I’ll start off by saying that I totally believe in aliens. And, I think they have visited this planet… at some point. I have no idea why, though. Earth is kind of like the Alabama of the Milky Way Galaxy and if I had a spaceship this is probably the last place I would visit. And as far as the U.S. Government keeping it all a secret, well, I don’t exactly credit them with an over-abundance of brains on the matter. Luckily, we have a crack military power for a neighbor. That’s right. Canada. Oh, Canada. And while it’s easy to poke fun at our Northern neighbors I give them a lot of credit for talking openly about what most of us have known for years. No, not that their beer is better than ours (shit, man, Vietnam makes better beer than America).
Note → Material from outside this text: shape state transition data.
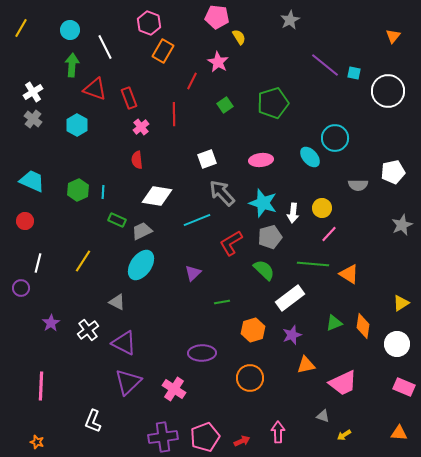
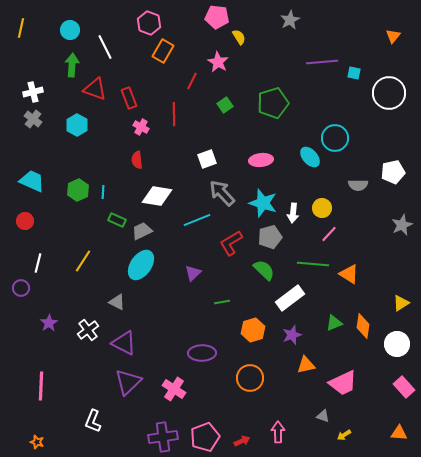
yellow line at (21, 28): rotated 18 degrees counterclockwise
purple line at (325, 65): moved 3 px left, 3 px up; rotated 44 degrees counterclockwise
white circle at (388, 91): moved 1 px right, 2 px down
white cross at (33, 92): rotated 18 degrees clockwise
pink cross at (141, 127): rotated 21 degrees counterclockwise
purple star at (51, 323): moved 2 px left
pink rectangle at (404, 387): rotated 25 degrees clockwise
But, that aliens are among us.

“Canada’s former minister of National Defence Paul Hellyer testified at the Citizen Hearing On Disclosure (CHD) last month in Washington D.C. that aliens are living among us and that it is likely at least two of them are working with the U.S. government.
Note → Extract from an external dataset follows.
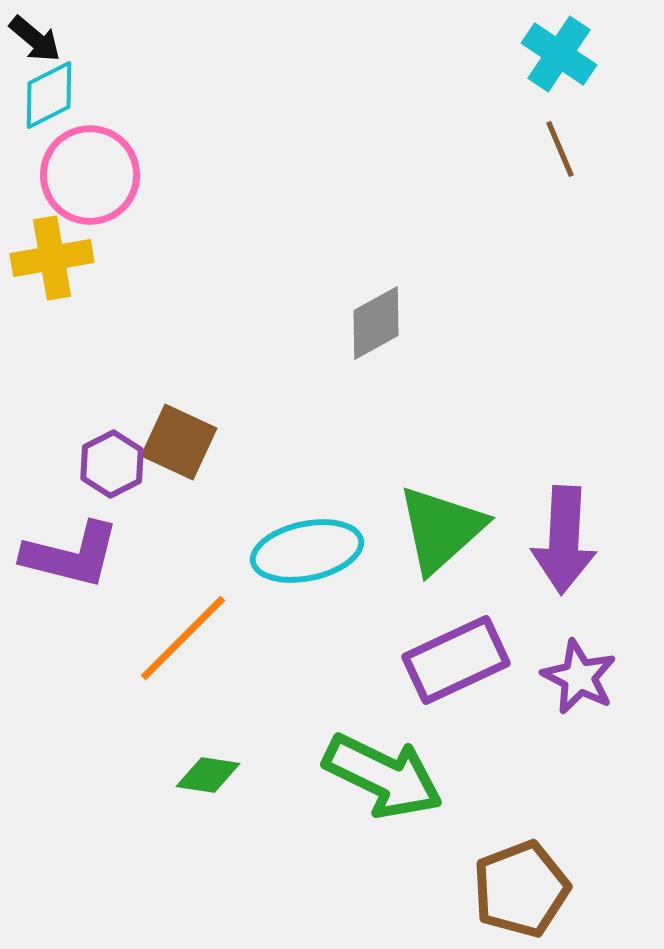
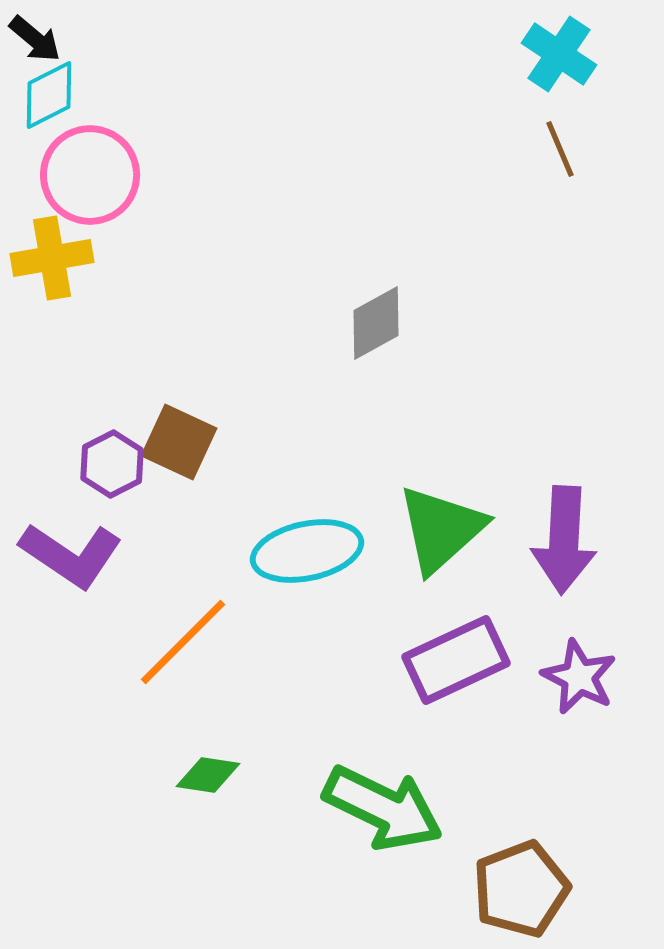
purple L-shape: rotated 20 degrees clockwise
orange line: moved 4 px down
green arrow: moved 32 px down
Hellyer, whose beliefs on extraterrestrial life and UFOs are well established, made the statements at the non-governmental hearings chaired by six former U.S. congressmen and aimed at, according to the event’s website, doing “what the U.S. Congress had failed to do for forty-five years — [sic] seek out the facts surrounding the most important issue of this or any other time — [sic] evidence pointing toward an extraterrestrial presence engaging the human race.” – THE HUFFINGTON POST

I honestly wasn’t even aware that Canada had a defense minister. Or, you know, actual defense of any kind. I’m not sure what they’re defending themselves from. Shit, man, most people couldn’t find Canada on a map let alone try to invade the place. You’d have an easier time attacking Antarctica. And Canada must have a totally state-of-the-art intelligence apparatus to have access to the greatest secrets in human history. And yeah, I’m pretty much cracking up as I write this. At any rate, the video of Hellyer’s testimony can be seen below and is actually kind of worth checking out. Something about old men in suits talking frankly about aliens and UFOs gives the whole thing a kind of legitimacy. Certainly more than the goofballs they have on ANCIENT ALIENS.

Of course, as happy as I am that members of our government, albeit former ones, took the time to sit down and listen to this guy I’m also kind of irritated by it. Why doesn’t our government take this kind of time to talk about student loan debt or gun control? Or, you know, war? Because something would actually get accomplished I suppose. And then they really would have nothing to do.  To a politician, problems are more valuable than solutions.

No. They’d rather talk about aliens and act like they’re actually doing something constructive. And probably get paid obscene amounts of money for it. Which makes me think that I’m in the wrong line of work. Of course when you realize you can get paid and wield power by playing the system and avoiding any actual work, most jobs seem kind of idiotic. Except hitman or porn star. Those will always be the best jobs ever.



    June 21, 2013 at 12:57 AM

    AWESOME!! Reference in Job Tasks cracked me up. Keep it up.